What are you thinking, Mac? Just say “Hey, buddy, remember when you released a decent operating system…in 2001?”
”Hey, PC, isn’t it great how all your new OS’s features are recycled Mac features?”
“Hey, PC, nice tie.”
Compare these wisecracks to Window’s commercials, which are woefully aimed at people who know next to nothing about computers. 4-year-olds, actually. I just love their commercial with that little girl (who’s name is apparently Kylie) who is always making slide shows. Besides the fact that it reeks of 40′s era propoganda, I think it is hilarious that it is portrayed that she made a slide show with quotes she can barely read.

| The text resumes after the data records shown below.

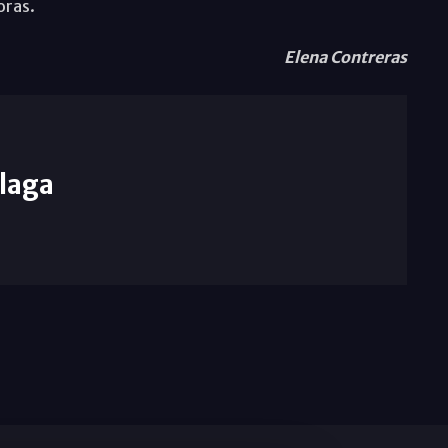
oras.
Elena Contreras
laga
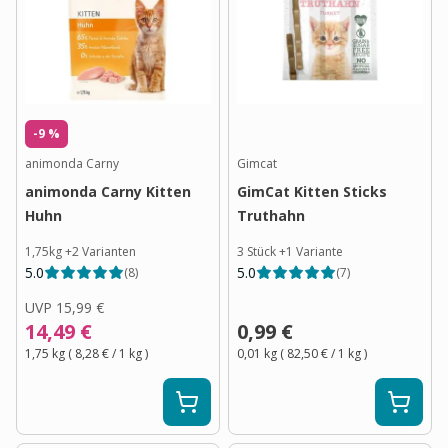
-9 %
animonda Carny
Gimcat
animonda Carny Kitten
GimCat Kitten Sticks
Huhn
Truthahn
1,75kg
+
2
Varianten
3 Stück
+
1
Variante
5.0
5.0
(
8
)
(
7
)
UVP
15,99 €
14,49 €
0,99 €
1,75 kg
(
8,28 €
/ 1
kg
)
0,01 kg
(
82,50 €
/ 1
kg
)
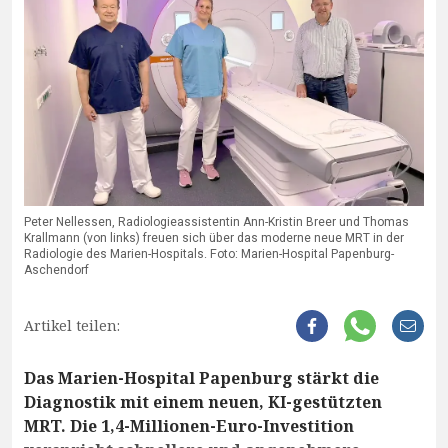
Peter Nellessen, Radiologieassistentin Ann-Kristin Breer und Thomas
Krallmann (von links) freuen sich über das moderne neue MRT in der
Radiologie des Marien-Hospitals. Foto: Marien-Hospital Papenburg-
Aschendorf
Artikel teilen:
Das Marien-Hospital Papenburg stärkt die
Diagnostik mit einem neuen, KI-gestützten
MRT. Die 1,4-Millionen-Euro-Investition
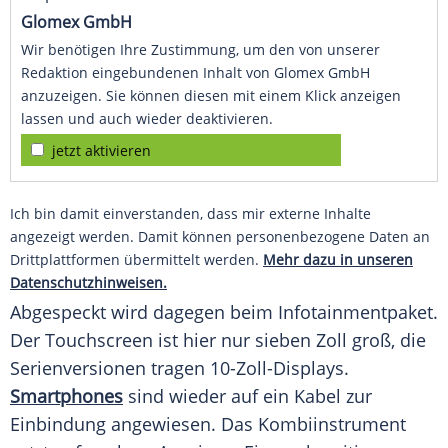
Glomex GmbH
Wir benötigen Ihre Zustimmung, um den von unserer
Redaktion eingebundenen Inhalt von Glomex GmbH
anzuzeigen. Sie können diesen mit einem Klick anzeigen
lassen und auch wieder deaktivieren.
jetzt aktivieren
Ich bin damit einverstanden, dass mir externe Inhalte
angezeigt werden. Damit können personenbezogene Daten an
Drittplattformen übermittelt werden.
Mehr dazu in unseren
Datenschutzhinweisen.
Abgespeckt wird dagegen beim
Infotainmentpaket
.
Der
Touchscreen
ist hier nur sieben Zoll groß, die
Serienversionen tragen 10-Zoll-Displays.
Smartphones
sind wieder auf ein Kabel zur
Einbindung
angewiesen. Das
Kombiinstrument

I’m sure it should come off as cute, but when there’s little bunnies and unicorns contrasted with “Windows 7 is…stable, smooth and highly polished,” I worry that perhaps we should be calling child services. Brainwashing children is a crime, right? And then she goes on and on about all these “happy words.” She doesn’t have any idea what they mean, does she? She’s told that these words are happy. They could be showing her the words “sacriligious anti-semetic pervert” and she wouldn’t know the difference.

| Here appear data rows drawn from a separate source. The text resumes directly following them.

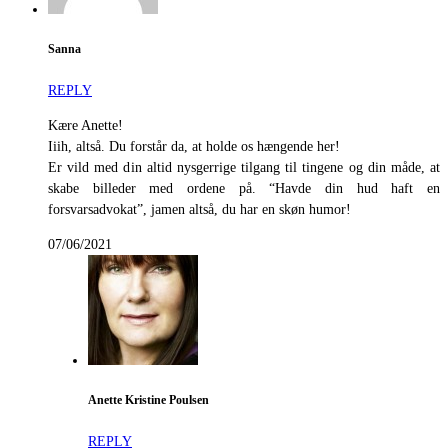
Sanna
REPLY
Kære Anette!
Iiih, altså. Du forstår da, at holde os hængende her!
Er vild med din altid nysgerrige tilgang til tingene og din måde, at
skabe billeder med ordene på. “Havde din hud haft en
forsvarsadvokat”, jamen altså, du har en skøn humor!
07/06/2021
Anette Kristine Poulsen
REPLY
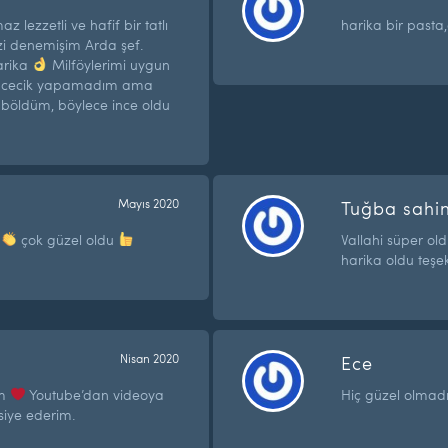
 lezzetli ve hafif bir tatlı
harika bir pasta
inizi denemişim Arda şef.
arika
Milföylerimi uygun
 incecik yapamadım ama
e böldüm, böylece ince oldu
Mayıs 2020
Tuğba sahi
E
çok güzel oldu
Vallahi süper o
harika oldu teşe
Nisan 2020
Ece
am
Youtube’dan videoya
Hiç güzel olmadı
siye ederim.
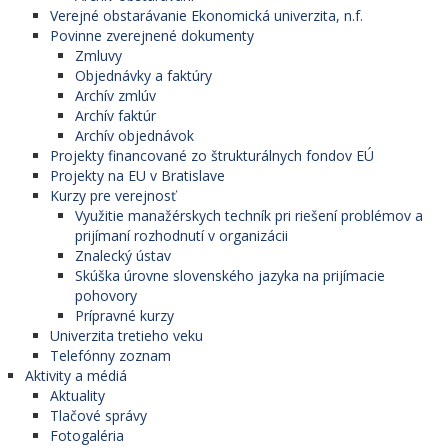
Verejné obstarávanie Ekonomická univerzita, n.f.
Povinne zverejnené dokumenty
Zmluvy
Objednávky a faktúry
Archív zmlúv
Archív faktúr
Archív objednávok
Projekty financované zo štrukturálnych fondov EÚ
Projekty na EU v Bratislave
Kurzy pre verejnosť
Využitie manažérskych techník pri riešení problémov a
prijímaní rozhodnutí v organizácii
Znalecký ústav
Skúška úrovne slovenského jazyka na prijímacie
pohovory
Prípravné kurzy
Univerzita tretieho veku
Telefónny zoznam
Aktivity a médiá
Aktuality
Tlačové správy
Fotogaléria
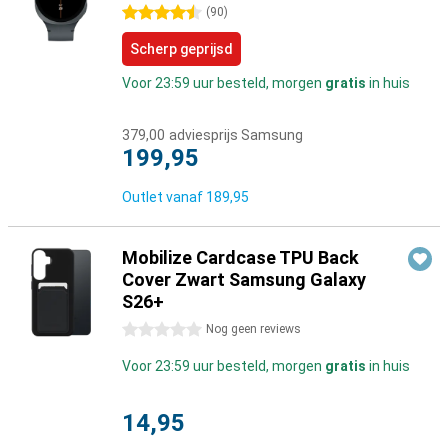
4.5 sterren
(
90
)
Scherp geprijsd
Voor 23:59 uur besteld, morgen
gratis
in huis
379,00
adviesprijs Samsung
199,95
Outlet vanaf
189,95
Mobilize Cardcase TPU Back
Cover Zwart Samsung Galaxy
S26+
0 sterren
Nog geen reviews
Voor 23:59 uur besteld, morgen
gratis
in huis
14,95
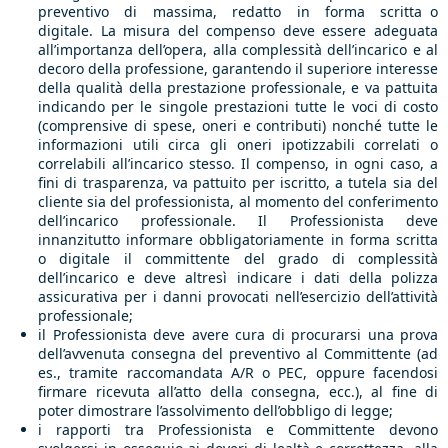
preventivo di massima, redatto in forma scritta o
digitale. La misura del compenso deve essere adeguata
all’importanza dell’opera, alla complessità dell’incarico e al
decoro della professione, garantendo il superiore interesse
della qualità della prestazione professionale, e va pattuita
indicando per le singole prestazioni tutte le voci di costo
(comprensive di spese, oneri e contributi) nonché tutte le
informazioni utili circa gli oneri ipotizzabili correlati o
correlabili all’incarico stesso. Il compenso, in ogni caso, a
fini di trasparenza, va pattuito per iscritto, a tutela sia del
cliente sia del professionista, al momento del conferimento
dell’incarico professionale. Il Professionista deve
innanzitutto informare obbligatoriamente in forma scritta
o digitale il committente del grado di complessità
dell’incarico e deve altresì indicare i dati della polizza
assicurativa per i danni provocati nell’esercizio dell’attività
professionale;
il Professionista deve avere cura di procurarsi una prova
dell’avvenuta consegna del preventivo al Committente (ad
es., tramite raccomandata A/R o PEC, oppure facendosi
firmare ricevuta all’atto della consegna, ecc.), al fine di
poter dimostrare l’assolvimento dell’obbligo di legge;
i rapporti tra Professionista e Committente devono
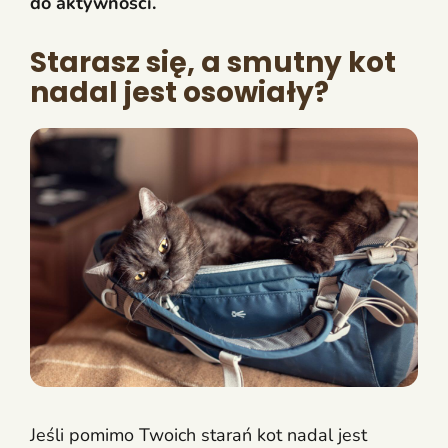
do aktywności.
Starasz się, a smutny kot
nadal jest osowiały?
Jeśli pomimo Twoich starań kot nadal jest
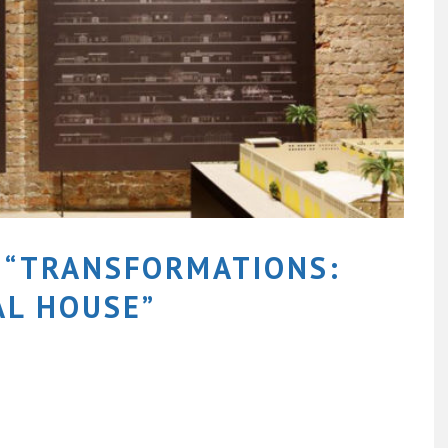
: “TRANSFORMATIONS:
AL HOUSE”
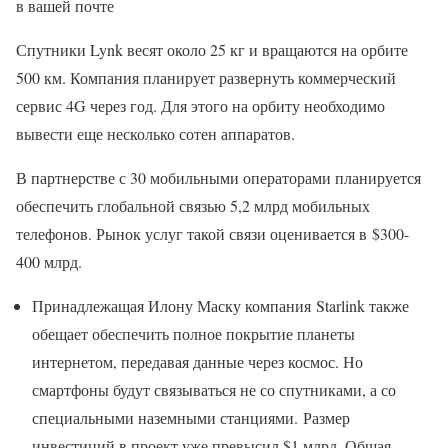
в вашей почте
Спутники Lynk весят около 25 кг и вращаются на орбите
500 км. Компания планирует развернуть коммерческий
сервис 4G через год. Для этого на орбиту необходимо
вывести еще несколько сотен аппаратов.
В партнерстве с 30 мобильными операторами планируется
обеспечить глобальной связью 5,2 млрд мобильных
телефонов. Рынок услуг такой связи оценивается в $300-
400 млрд.
Принадлежащая Илону Маску компания Starlink также
обещает обеспечить полное покрытие планеты
интернетом, передавая данные через космос. Но
смартфоны будут связываться не со спутниками, а со
специальными наземными станциями. Размер
инвестиций в проект уже превысил $1 млрд. Общая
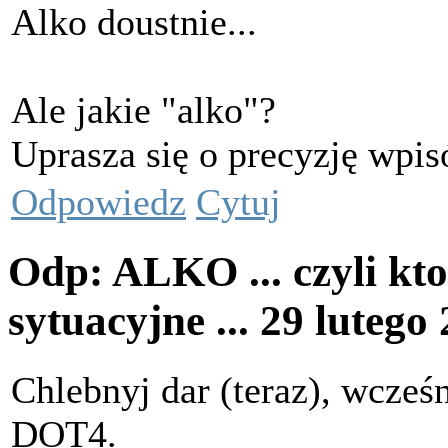
Alko doustnie...
Ale jakie "alko"?
Uprasza się o precyzję wpi
Odpowiedz
Cytuj
Odp: ALKO ... czyli kto
sytuacyjne ...
29 lutego
Chlebnyj dar (teraz), wcześ
DOT4.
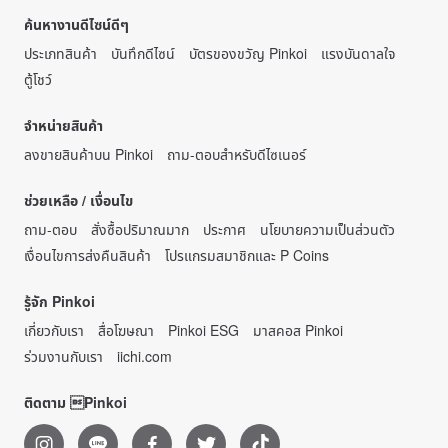
ค้นหางานดีไซน์ดีๆ
ประเภทสินค้า
บันทึกดีไซน์
บัตรของขวัญ Pinkoi
แรงบันดาลใจ
ตู้โชว์
จำหน่ายสินค้า
ลงขายสินค้าบน Pinkoi
ถาม-ตอบสำหรับดีไซเนอร์
ช่วยเหลือ / เงื่อนไข
ถาม-ตอบ
สั่งซื้อปริมาณมาก
ประกาศ
นโยบายความเป็นส่วนตัว
เงื่อนไขการส่งคืนสินค้า
โปรแกรมสมาชิกและ P Coins
รู้จัก Pinkoi
เกี่ยวกับเรา
สื่อโฆษณา
Pinkoi ESG
มาสคอส Pinkoi
ร่วมงานกับเรา
iichi.com
ติดตาม Pinkoi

And on top of all this, I’m sure Windows 7 will blow just as bad as Vista did. So, save some money, stick with your Windows XP and tell the neighbors that you are old school and enjoy your stable OS and Microsoft couldn’t pay you enough to switch, but you don’t want a Mac because…*start mumbling while looking around for a pen*. Then, in your spare time with no one watching, try not to get too much drool in your keyboard as you look up the Macbook Air.